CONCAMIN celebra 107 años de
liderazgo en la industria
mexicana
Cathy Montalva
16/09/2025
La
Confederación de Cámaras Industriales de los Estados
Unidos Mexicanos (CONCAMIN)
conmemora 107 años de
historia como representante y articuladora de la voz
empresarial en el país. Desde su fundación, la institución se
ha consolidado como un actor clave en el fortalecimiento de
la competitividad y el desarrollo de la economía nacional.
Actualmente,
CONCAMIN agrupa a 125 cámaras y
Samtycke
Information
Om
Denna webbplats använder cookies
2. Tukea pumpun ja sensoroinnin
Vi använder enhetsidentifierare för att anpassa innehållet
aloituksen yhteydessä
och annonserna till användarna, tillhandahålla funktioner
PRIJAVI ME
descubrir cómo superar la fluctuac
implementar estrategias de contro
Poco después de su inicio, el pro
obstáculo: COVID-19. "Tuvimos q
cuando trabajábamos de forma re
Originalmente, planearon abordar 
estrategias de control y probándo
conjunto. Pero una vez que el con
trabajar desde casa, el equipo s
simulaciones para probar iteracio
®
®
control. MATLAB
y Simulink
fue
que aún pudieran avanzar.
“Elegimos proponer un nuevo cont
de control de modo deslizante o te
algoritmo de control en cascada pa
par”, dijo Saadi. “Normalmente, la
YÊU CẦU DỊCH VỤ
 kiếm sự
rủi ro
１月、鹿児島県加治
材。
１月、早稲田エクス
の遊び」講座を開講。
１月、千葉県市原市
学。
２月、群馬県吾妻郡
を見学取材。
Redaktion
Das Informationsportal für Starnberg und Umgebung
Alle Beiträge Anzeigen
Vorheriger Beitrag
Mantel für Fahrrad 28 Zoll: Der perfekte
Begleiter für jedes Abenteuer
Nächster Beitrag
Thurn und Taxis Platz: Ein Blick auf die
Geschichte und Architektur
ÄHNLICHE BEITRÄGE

Task goal: All lines above that contain "como" are required in the answer.

Solution:
historia como representante y articuladora de la voz
ha consolidado como un actor clave en el fortalecimiento de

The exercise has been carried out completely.